Once the infection is well controlled, the AIPMMA beads may be surgically removed. Difficulty with bead removal can occur when beads are left in place for longer than 3 weeks. However beads generally do not cause clinical problems when left in place, as they are biologically inert. Indications for bead removal include:
- The presence of a fistulous tract or new abscess formation around the beads
- Interference with normal function, such as when beads are placed within a joint.
- Bead placement within a mucosa-lined structure such as the nasal cavity as they may cause chronic discharge.
Beads may also need to be removed if they are placed in a location that creates pressure and subsequent sores such as on the bottom of the foot in the treatment of pododermatitis. If removal of the beads is planned, string the beads on an orthopedic wire or nonabsorbable suture. To remove the AIPMMA beads, the surgeon must locate one bead and the remainder can be removed by pulling the string.
Prevention and control
Maintaining good husbandry and hygiene, especially in breeding colonies, minimizes the risk of clinical disease. Provide adequate ventilation and minimize stress by avoiding sudden changes in the rabbit’s environment and prevent exposure to temperature extremes. Quarantine newly acquired rabbits prior to introduction into a household of established rabbits, and consider serology and/or culture to screen new rabbits for prior exposure to P. multocida.

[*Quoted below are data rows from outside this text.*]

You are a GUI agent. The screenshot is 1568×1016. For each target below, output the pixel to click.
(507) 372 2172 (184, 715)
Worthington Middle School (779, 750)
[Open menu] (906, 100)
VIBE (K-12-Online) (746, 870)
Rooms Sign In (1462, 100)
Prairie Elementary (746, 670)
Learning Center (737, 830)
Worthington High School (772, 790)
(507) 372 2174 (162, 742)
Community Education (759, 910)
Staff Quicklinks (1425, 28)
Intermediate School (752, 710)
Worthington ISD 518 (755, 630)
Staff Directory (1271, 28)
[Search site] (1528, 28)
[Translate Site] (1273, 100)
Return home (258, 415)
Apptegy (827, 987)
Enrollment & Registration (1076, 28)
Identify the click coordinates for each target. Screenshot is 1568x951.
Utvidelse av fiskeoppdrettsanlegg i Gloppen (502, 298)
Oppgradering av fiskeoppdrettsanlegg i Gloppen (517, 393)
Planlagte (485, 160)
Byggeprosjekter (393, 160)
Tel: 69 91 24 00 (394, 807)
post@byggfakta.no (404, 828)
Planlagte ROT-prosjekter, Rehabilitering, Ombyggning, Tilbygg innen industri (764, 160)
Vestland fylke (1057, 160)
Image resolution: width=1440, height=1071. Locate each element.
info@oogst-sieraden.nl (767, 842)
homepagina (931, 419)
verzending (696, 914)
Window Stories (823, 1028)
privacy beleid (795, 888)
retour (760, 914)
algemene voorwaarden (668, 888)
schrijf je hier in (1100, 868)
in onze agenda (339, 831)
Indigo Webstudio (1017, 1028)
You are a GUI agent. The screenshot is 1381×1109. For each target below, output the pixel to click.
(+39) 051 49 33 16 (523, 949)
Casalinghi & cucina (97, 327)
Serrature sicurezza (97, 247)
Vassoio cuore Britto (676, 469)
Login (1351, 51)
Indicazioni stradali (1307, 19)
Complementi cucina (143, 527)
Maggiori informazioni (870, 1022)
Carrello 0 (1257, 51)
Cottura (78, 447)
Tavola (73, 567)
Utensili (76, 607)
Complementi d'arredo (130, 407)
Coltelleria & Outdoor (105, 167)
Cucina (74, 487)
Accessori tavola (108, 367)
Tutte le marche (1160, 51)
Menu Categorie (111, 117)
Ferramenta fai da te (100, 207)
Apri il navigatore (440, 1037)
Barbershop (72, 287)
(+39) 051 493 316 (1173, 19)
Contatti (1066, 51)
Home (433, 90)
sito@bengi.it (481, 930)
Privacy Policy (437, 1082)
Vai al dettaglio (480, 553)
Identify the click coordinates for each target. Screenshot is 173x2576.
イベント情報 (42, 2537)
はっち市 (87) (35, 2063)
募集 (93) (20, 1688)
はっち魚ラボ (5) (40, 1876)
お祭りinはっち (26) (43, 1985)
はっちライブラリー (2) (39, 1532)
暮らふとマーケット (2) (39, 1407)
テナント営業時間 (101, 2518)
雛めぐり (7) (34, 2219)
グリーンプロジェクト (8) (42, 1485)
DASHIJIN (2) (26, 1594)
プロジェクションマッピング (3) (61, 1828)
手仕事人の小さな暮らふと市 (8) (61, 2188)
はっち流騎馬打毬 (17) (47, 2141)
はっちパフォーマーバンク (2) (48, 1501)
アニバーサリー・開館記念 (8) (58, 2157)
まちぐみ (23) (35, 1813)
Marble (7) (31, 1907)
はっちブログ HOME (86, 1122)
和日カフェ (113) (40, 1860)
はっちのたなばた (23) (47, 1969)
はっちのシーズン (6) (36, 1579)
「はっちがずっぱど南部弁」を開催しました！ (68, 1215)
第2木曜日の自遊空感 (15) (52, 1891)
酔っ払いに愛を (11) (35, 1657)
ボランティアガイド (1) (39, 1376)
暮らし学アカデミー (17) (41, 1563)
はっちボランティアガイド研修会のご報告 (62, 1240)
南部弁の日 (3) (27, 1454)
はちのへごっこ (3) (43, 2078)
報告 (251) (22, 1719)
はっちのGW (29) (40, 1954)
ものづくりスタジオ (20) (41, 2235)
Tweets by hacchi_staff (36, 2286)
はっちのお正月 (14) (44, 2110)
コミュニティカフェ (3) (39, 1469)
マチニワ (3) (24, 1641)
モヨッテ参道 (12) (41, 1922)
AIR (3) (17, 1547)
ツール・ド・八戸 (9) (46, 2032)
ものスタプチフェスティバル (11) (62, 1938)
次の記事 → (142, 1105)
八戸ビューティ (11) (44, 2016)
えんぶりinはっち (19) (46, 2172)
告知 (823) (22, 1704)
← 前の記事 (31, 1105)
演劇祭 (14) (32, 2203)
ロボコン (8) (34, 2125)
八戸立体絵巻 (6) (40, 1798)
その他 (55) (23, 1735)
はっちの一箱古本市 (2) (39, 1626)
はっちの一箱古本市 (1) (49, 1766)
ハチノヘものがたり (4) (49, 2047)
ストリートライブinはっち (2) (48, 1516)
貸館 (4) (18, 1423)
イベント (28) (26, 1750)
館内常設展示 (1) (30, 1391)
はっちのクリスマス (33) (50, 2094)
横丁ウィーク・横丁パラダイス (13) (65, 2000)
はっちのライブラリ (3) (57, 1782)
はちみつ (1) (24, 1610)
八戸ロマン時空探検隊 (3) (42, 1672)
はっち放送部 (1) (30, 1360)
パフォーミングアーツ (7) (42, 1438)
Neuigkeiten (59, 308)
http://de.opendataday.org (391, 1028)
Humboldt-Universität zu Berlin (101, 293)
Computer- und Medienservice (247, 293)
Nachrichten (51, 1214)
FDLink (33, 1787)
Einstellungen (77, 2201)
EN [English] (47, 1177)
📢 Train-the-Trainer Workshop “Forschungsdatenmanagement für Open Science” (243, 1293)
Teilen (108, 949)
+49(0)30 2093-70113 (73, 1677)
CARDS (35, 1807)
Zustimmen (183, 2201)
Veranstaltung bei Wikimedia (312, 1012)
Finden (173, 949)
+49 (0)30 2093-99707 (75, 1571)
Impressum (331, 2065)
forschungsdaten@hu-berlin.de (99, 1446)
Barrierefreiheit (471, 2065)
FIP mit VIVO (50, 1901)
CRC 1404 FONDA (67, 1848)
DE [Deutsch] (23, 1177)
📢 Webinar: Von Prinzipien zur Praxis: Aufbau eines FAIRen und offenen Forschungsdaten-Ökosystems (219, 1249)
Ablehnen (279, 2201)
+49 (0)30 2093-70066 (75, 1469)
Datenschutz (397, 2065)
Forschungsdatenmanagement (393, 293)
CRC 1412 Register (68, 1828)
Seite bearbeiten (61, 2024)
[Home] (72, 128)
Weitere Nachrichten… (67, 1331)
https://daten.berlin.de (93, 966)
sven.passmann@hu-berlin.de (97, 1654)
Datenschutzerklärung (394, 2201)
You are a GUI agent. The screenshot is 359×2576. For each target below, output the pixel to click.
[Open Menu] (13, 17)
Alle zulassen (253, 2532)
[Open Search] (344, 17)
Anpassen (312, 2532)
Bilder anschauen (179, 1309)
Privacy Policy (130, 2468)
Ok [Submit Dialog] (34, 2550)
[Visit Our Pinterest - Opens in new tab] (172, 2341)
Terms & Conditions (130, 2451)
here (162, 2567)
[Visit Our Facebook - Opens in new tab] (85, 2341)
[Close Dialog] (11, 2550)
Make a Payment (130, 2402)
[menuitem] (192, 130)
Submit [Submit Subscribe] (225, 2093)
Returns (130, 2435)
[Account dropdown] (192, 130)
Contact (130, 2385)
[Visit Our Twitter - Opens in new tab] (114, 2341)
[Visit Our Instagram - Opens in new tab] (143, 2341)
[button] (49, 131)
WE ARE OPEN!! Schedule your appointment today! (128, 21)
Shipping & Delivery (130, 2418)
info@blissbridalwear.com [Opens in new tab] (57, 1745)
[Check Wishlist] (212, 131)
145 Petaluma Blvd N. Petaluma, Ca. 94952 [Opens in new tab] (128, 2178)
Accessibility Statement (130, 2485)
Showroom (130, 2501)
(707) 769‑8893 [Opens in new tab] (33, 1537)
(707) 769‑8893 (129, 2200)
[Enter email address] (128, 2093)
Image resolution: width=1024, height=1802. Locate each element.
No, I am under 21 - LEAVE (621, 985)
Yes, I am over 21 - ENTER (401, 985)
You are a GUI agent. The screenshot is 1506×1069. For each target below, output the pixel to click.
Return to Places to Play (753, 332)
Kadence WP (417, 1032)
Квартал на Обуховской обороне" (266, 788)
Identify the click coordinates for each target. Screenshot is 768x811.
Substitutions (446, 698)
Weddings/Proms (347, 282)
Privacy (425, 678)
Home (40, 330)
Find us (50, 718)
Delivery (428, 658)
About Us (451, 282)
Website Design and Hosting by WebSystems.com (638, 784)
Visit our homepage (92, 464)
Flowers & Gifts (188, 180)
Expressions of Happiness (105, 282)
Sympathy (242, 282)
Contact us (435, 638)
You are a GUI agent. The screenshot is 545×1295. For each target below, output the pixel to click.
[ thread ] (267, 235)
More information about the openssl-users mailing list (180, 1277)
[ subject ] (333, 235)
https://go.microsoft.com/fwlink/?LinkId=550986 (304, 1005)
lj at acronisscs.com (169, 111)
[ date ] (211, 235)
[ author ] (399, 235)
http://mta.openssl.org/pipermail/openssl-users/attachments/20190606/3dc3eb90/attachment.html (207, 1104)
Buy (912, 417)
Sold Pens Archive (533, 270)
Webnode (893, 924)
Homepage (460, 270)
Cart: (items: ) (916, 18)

Isolate sick rabbits that test positive for pasteurellosis, and prevent transmission via fomites. Disinfect surfaces with sodium hypochlorite or benzalkonium chloride. The antiseptic chlorhexidine is also effective against P. multocida.
If removed from sources of infection early, a rabbit may never acquire P.multocida infection. Pasteurella-free rabbit colonies are common in research settings. When rederiving colonies, kits are delivered by cesarean section then fostered onto clean does.
Vaccine strategies have been researched utilizing P. multocida vaccines containing inactivated PMT. As of yet, these vaccines have not been successful and there are currently no products commercially available.
Pasteurellosis is a widespread and common disease of pet rabbits, and the companion rabbit practitioner is likely to be presented with affected rabbits on a regular basis. Diagnosis can be based on clinical signs and serology, but positive culture results are preferred for a definitive diagnosis since infections with other organisms can cause similar clinical signs. Treatment with long term antibiotics such as oral enrofloxacin or parenteral penicillin until resolution of clinical signs and negative serology results can result in resolution of symptoms. Owners should be informed of the necessity of long-term treatment and good sanitation, as well as the risk that rabbits with apparent resolution of clinical signs may be possible carriers of the disease.